5 R.I. 24 | R.I. | 1857
We are quite content with Blackstone's rule, that a motion for a new trial, on the ground of a verdict against the evidence, ought not to be granted "where the scales of evidence hang nearly equal; that which leans against the former verdict ought alwaysvery strongly to preponderate." 3 Black. Com. 332. Upon a careful review of the evidence in this cause, we cannot say that, taken all together, it very strongly preponderates to prove the issue, that there was a way through the Johnson farm appurtenant to the Damon farm. The way was claimed to be proved only by user; and the defendant's title not being twenty years old, he was obliged to tack to his own user that of Arthur Damon, his immediate predecessor in the title. Unfortunately for his claim, Arthur Damon, though he used the way, swears that he never claimed any right to do so, but should have yielded his use to any objection on the part of the owners of the plaintiff's farm. If we go back of Arthur Damon, upon the *26 ground that he might, though ignorant of its existence, transmit from his predecessors to his successor in the title, the right now claimed by the defendant, we find no very strongly preponderating evidence to prove the issue made. The evidence tended to prove rather, that in that region, and in early days, every one went everywhere, and so along the path in question, whenever he pleased, and without objection, rather than that the owners of the Damon farm used the path, claiming the right to use it as appurtenant to that farm. We cannot say that the jury might not fairly conclude upon the proof, as well, that by neighborlysufferance the owners of the Damon farm used this way, as any of the other ways through adjoining farms once used by them, and to which no claim of right to use is now made. The proof was fully discussed before the jury, and fairly left to them. Looking at the matter in issue, I should not have been dissatisfied with a verdict either way; and, as well from the state of my own mind when presiding at the trial, as from the fact that juries have twice failed to agree in this cause, and have once brought in a verdict for the plaintiff and once for the defendant, am led to conclude, that the defendant, upon whom was the burden of proof, failed to make out his case in matter of fact, as clearly as he should do, to entitle him, or at all events to disentitle the plaintiff, to a verdict.
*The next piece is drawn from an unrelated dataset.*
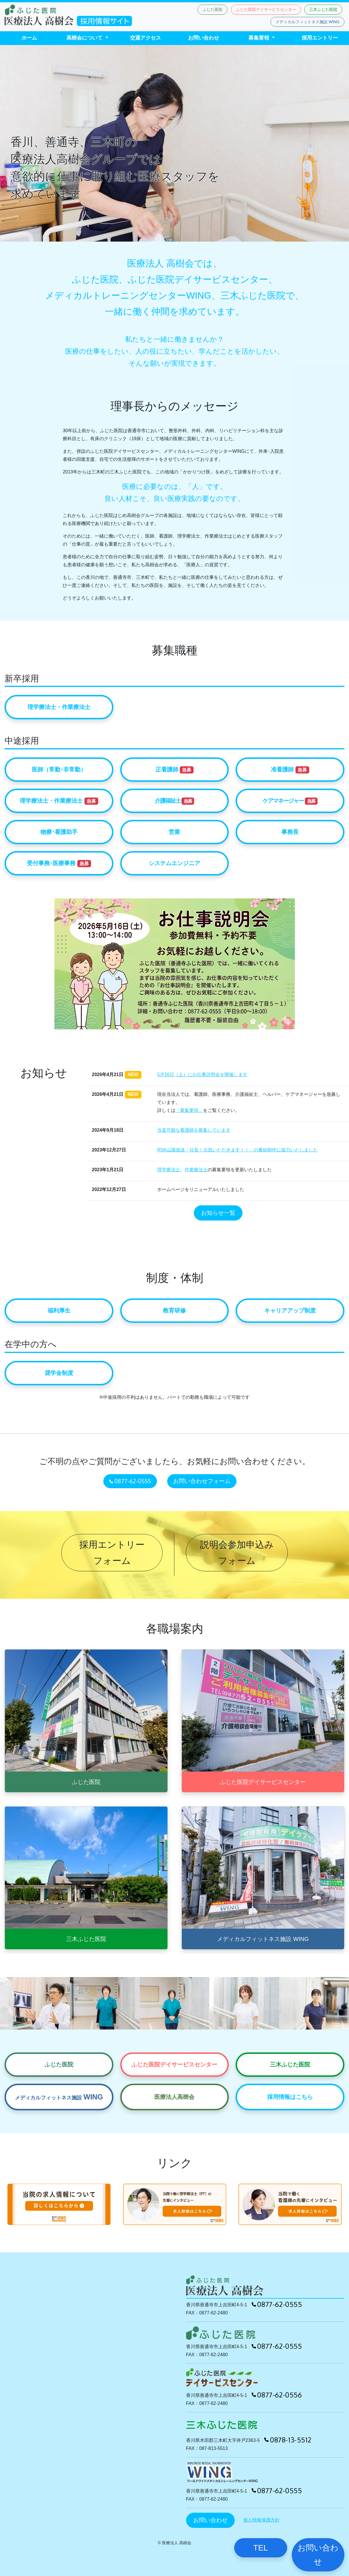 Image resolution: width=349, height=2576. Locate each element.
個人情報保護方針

The other ground for a new trial, to wit, the discovery of new and further testimony, is not supported. The testimony is not "new and further," but cumulative merely; nor has it beendiscovered since the trial, in any proper sense of that term. The defendant, now permitted by law to be a witness, merely swears that he recollects something which he did not recollect, when on the witness-stand. Recollection is not discovery. The former deals with the known, the latter with the unknown; and if the forgetfulness of a witness, and especially of a party-witness, were to afford a ground for new trial, it would be quite too convenient and tempting in many ways, to be consistent with the purposes of justice.